WORK TO COMPLETE :: Look through the records that follow. Copy every line containing the word "Originalausgabe".

AVAILABLE RECORDS ::
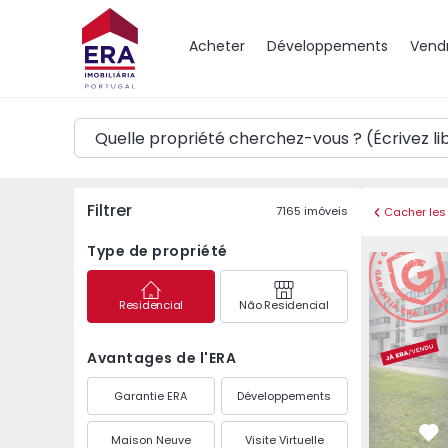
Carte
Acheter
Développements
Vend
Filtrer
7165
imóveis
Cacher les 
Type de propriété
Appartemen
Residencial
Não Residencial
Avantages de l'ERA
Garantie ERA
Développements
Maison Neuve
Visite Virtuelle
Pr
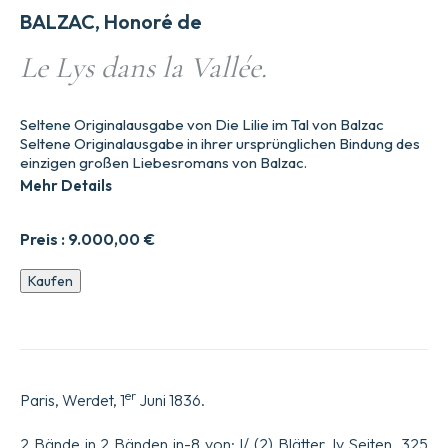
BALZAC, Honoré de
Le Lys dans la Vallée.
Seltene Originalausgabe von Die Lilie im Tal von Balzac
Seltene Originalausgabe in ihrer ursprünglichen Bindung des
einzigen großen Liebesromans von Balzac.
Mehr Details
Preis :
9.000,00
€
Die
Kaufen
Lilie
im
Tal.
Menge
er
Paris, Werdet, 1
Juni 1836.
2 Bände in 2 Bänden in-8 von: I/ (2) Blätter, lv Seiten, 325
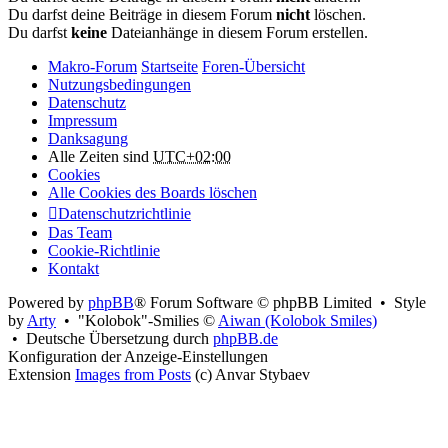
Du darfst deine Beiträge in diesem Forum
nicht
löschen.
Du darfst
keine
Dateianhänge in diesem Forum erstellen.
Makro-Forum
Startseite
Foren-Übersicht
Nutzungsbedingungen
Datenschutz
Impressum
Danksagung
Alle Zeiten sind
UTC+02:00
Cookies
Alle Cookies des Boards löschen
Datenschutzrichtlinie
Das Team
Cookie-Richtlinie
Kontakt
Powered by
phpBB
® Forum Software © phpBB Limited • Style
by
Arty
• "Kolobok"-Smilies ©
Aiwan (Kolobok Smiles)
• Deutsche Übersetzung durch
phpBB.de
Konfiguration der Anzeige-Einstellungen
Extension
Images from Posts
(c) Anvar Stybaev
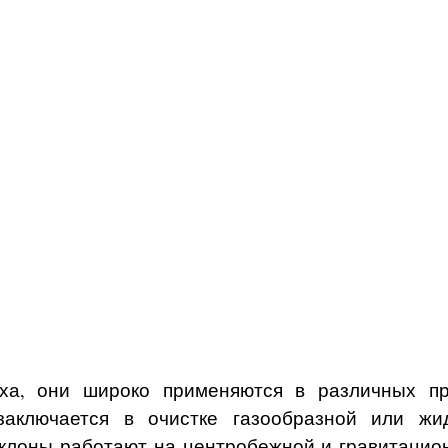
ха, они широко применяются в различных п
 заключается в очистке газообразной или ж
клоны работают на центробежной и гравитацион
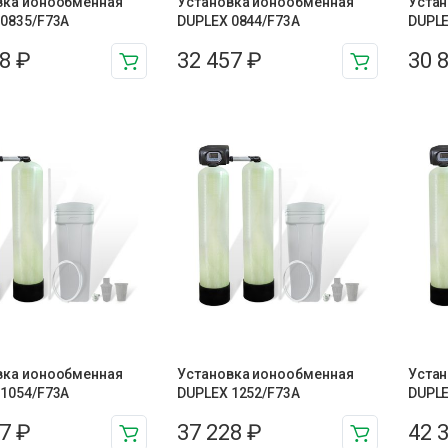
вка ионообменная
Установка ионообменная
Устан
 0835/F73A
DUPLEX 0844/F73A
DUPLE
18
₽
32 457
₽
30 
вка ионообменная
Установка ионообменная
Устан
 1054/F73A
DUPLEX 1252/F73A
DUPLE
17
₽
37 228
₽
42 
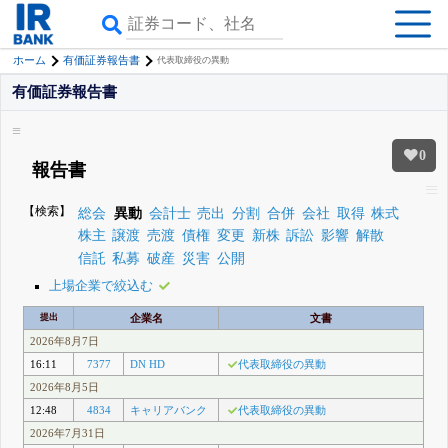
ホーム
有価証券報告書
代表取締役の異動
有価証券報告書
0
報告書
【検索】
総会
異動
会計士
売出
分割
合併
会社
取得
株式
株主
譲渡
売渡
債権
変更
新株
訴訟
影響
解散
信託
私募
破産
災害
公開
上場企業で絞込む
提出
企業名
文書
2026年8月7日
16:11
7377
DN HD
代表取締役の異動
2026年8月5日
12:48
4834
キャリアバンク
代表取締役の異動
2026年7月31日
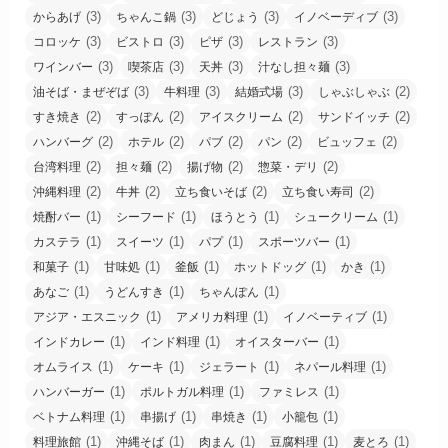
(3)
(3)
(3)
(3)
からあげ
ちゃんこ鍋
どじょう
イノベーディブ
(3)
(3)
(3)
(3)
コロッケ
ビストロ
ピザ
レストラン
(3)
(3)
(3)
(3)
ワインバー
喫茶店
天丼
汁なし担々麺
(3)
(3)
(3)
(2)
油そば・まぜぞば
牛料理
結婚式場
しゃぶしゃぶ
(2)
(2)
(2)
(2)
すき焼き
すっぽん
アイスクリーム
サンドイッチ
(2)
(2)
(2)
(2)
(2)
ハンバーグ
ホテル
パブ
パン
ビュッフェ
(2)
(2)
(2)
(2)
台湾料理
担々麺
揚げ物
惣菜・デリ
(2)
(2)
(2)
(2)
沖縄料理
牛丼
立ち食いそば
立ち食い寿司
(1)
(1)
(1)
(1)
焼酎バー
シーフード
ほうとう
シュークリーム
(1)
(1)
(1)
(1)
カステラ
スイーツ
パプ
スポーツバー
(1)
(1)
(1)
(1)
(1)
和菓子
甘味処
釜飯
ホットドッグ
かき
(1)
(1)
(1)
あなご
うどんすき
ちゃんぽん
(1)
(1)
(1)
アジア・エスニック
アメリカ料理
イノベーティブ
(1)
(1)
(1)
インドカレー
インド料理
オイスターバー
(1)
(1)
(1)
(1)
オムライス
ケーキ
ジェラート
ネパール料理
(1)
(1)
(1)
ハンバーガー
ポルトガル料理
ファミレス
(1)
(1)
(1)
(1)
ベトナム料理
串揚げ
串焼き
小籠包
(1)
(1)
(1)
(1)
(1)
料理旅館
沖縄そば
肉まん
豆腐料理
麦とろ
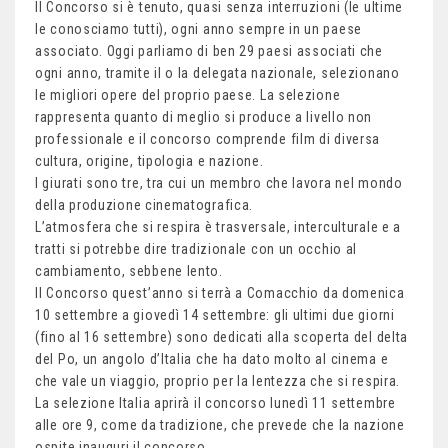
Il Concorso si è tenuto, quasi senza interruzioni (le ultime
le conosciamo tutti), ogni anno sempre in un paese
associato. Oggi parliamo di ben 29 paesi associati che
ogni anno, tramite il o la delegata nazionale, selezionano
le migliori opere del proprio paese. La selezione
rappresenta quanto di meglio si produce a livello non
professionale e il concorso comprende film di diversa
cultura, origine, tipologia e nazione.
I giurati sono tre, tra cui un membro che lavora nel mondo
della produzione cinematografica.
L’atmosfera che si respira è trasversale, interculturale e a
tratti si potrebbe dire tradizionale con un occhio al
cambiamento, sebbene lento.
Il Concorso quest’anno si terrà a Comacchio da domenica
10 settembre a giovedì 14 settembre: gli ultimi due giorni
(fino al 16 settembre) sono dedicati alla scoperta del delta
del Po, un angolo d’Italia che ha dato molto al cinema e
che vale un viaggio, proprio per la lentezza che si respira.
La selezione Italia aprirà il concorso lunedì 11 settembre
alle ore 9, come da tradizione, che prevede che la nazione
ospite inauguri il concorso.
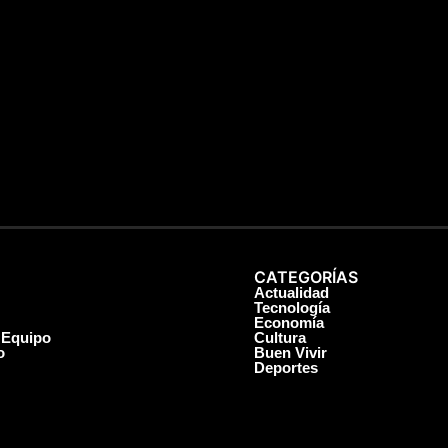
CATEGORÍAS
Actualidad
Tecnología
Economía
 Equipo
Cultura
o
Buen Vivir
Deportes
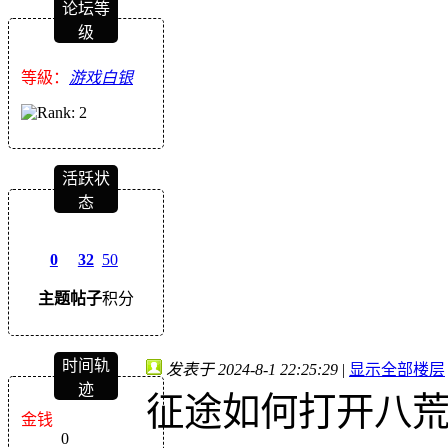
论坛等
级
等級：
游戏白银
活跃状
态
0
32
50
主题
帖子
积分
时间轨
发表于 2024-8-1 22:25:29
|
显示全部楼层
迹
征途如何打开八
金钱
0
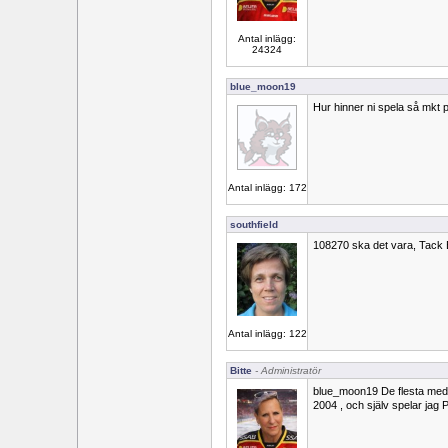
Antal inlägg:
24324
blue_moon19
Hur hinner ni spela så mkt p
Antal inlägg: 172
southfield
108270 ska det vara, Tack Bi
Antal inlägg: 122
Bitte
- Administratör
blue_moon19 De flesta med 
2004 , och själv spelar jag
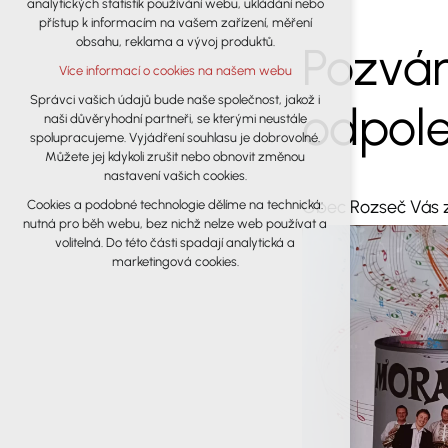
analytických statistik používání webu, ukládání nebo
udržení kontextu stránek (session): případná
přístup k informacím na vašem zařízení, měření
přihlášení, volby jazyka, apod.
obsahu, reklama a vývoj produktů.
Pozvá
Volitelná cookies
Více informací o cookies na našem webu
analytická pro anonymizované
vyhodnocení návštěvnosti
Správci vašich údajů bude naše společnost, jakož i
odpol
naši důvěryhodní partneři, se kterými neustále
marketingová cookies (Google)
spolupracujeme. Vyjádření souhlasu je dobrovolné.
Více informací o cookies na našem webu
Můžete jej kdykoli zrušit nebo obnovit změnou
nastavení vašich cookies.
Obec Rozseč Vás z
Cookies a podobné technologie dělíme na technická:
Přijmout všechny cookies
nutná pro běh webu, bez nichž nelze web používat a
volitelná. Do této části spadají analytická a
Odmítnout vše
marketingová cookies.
...
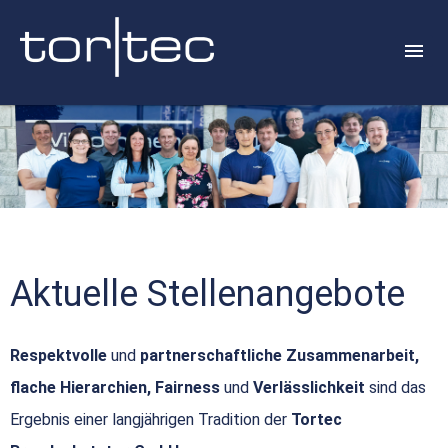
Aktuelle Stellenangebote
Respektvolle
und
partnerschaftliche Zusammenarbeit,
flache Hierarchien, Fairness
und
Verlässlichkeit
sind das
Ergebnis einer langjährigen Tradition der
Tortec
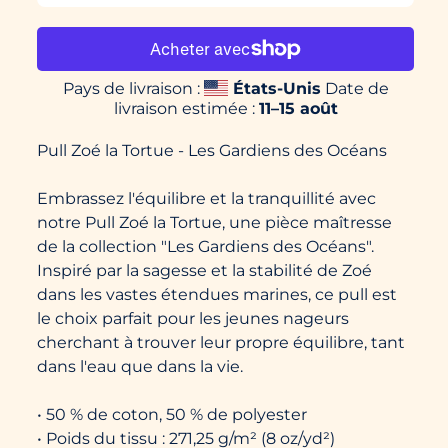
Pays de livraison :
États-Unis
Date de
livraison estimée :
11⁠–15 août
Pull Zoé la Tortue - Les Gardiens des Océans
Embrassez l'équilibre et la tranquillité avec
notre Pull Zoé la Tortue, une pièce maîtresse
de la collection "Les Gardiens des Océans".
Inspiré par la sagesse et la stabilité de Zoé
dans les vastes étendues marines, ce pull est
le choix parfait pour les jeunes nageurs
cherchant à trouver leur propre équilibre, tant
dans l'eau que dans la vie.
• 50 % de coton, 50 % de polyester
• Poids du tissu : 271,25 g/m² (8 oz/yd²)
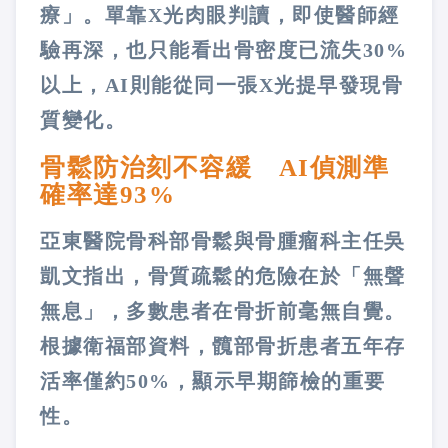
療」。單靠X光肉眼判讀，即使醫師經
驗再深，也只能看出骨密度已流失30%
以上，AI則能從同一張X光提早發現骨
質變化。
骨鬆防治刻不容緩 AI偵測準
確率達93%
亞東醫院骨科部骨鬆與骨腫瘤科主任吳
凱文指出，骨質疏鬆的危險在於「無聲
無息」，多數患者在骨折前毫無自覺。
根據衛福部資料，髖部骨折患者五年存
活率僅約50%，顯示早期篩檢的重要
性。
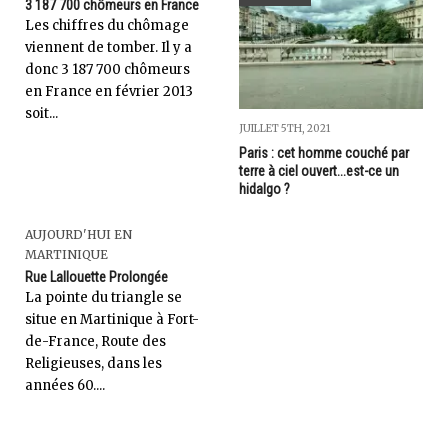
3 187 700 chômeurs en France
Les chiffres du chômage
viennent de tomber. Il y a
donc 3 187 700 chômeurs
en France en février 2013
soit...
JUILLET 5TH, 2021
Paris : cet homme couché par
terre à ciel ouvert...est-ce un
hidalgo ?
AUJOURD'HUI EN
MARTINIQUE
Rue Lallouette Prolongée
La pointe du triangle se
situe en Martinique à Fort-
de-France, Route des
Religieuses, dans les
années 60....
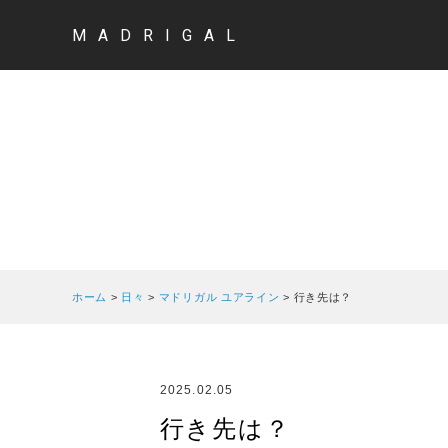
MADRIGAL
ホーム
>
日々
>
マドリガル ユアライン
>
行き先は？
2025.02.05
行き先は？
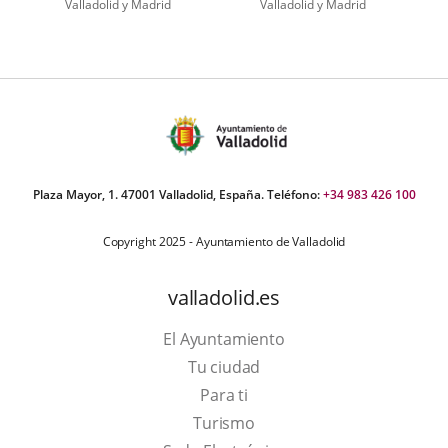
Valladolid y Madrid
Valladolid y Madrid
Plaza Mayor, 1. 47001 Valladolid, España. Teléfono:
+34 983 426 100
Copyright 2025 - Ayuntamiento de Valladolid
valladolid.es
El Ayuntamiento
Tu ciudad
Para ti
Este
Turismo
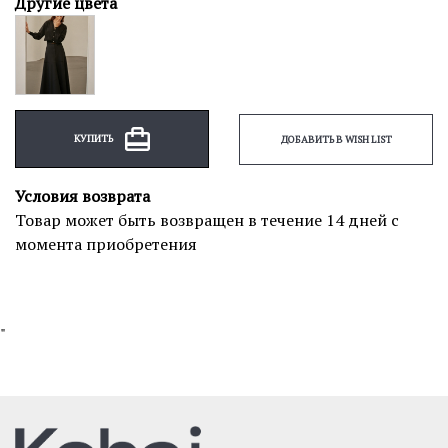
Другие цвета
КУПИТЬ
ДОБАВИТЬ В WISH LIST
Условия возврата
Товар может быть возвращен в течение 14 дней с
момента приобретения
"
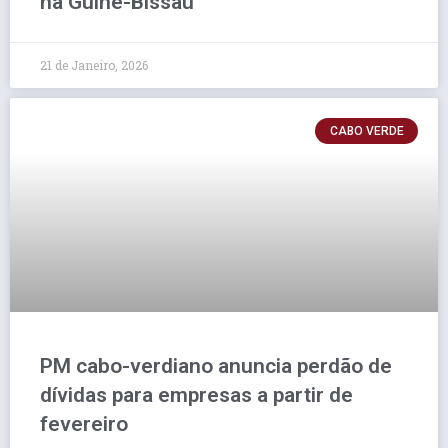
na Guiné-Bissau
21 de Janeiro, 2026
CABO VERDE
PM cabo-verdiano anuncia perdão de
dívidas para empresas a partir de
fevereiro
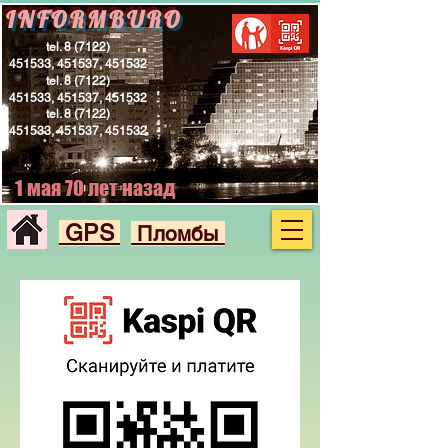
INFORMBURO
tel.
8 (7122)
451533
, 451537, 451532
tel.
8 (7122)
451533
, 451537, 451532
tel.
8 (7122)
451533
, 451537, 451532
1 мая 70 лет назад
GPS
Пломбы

SOLUTION TO THIS TASK ::
Seltene Originalausgabe von Die Lilie im Tal von Balzac
Seltene Originalausgabe in ihrer ursprünglichen Bindung des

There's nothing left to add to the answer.